Così Paolo Boncristiano, sposo, padre e nonno, membro dell’Ordine secolare dei Carmelitani Scalzi, con il suo viaggio del 2022, poi replicato (anche se in forma più breve) nel marzo scorso, ha permesso che riprendesse vita il progetto agricolo che la comunità di Mar Musa aveva iniziato a Qaryatayn (cittadina con una presenza cristiana di duemila persone prima della guerra, oggi ridotte a 27 unità), con la messa a dimora di alberi per una superficie di 25 ettari, tutti strappati alla radice dalla furia jihadista che ha anche raso al suolo il monastero locale di Mar Elian.

«Questa cittadina semidistrutta – spiega Boncristiano – è stato l’obiettivo primario della mia missione in Siria.

Il desiderio di padre Jacques è quello di ristabilire un’attività agricola che da un lato consenta alle persone di avere un salario e dall’altro di ricreare un’oasi di pace dove gli abitanti di Qaryatayn, cristiani e musulmani insieme, possano trovare un riferimento spirituale, come accadeva in passato».

La presenza cristiana in Siria è ridotta all’osso non solo qui.

Ma chi è rimasto lo ha fatto con consapevolezza: «Le persone non sono solo afflitte dalla povertà – racconta Boncristiano – ma anche da una distruzione fisica e psicologica.

Coloro che hanno scelto di rimanere hanno rischiato la vita per tutti gli anni della guerra, ma spesso sono stati protetti anche dai loro vicini musulmani. I quali a volte hanno anche pagato questo gesto con la loro vita».

Pure a Maalula, la città dove orgogliosamente i cristiani locali parlano ancora l’aramaico, la presenza dei fedeli di Gesù è calata sensibilmente. Boncristiano racconta di aver incontrato proprio qui abuna Tawfic al Eid, padre melchita cattolico, priore del Monastero di San Sergio la cui chiesa risale al IV secolo, che ha resistito in questo luogo per tutti gli anni della guerra ed ha visto emigrare moltissimi cristiani, soprattutto giovani.

A chi gli chiede un consiglio in merito a rientrare o meno, abuna Tawfic risponde: «Tornate solo se lo fate per Gesù Cristo, per non far morire la presenza delle comunità cristiane.
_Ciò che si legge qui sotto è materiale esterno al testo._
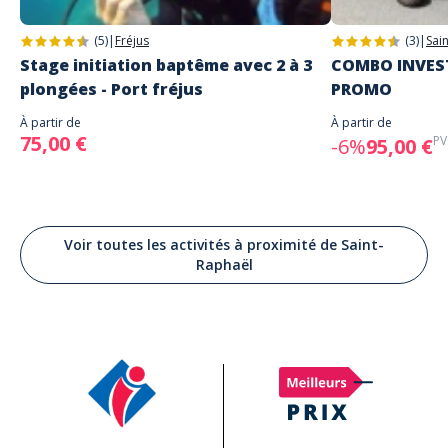
(5)
|
Fréjus
(3)
|
Sai
Stage initiation baptême avec 2 à 3
COMBO INVEST
plongées - Port fréjus
PROMO
À partir de
À partir de
75,00 €
PV
-6%
95,00 €
Voir toutes les activités à proximité de Saint-
Raphaël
Ma se non è questo il motivo, vi consiglio di non tornare» perché – chiosa Boncristiano – lì non c’è proprio più nulla «ed i giovani non hanno un futuro per vivere dignitosamente».

Insomma, essere cristiani in Siria nel 2023 significa seguire una ben precisa vocazione: significa vivere per Gesù Cristo, senza dubbio; significa essere un germoglio, un inno alla speranza.

Proprio come lo sono quei piccoli ulivi piantati nella cittadina di Qaryatayn che cercano di mettere nuovamente radici.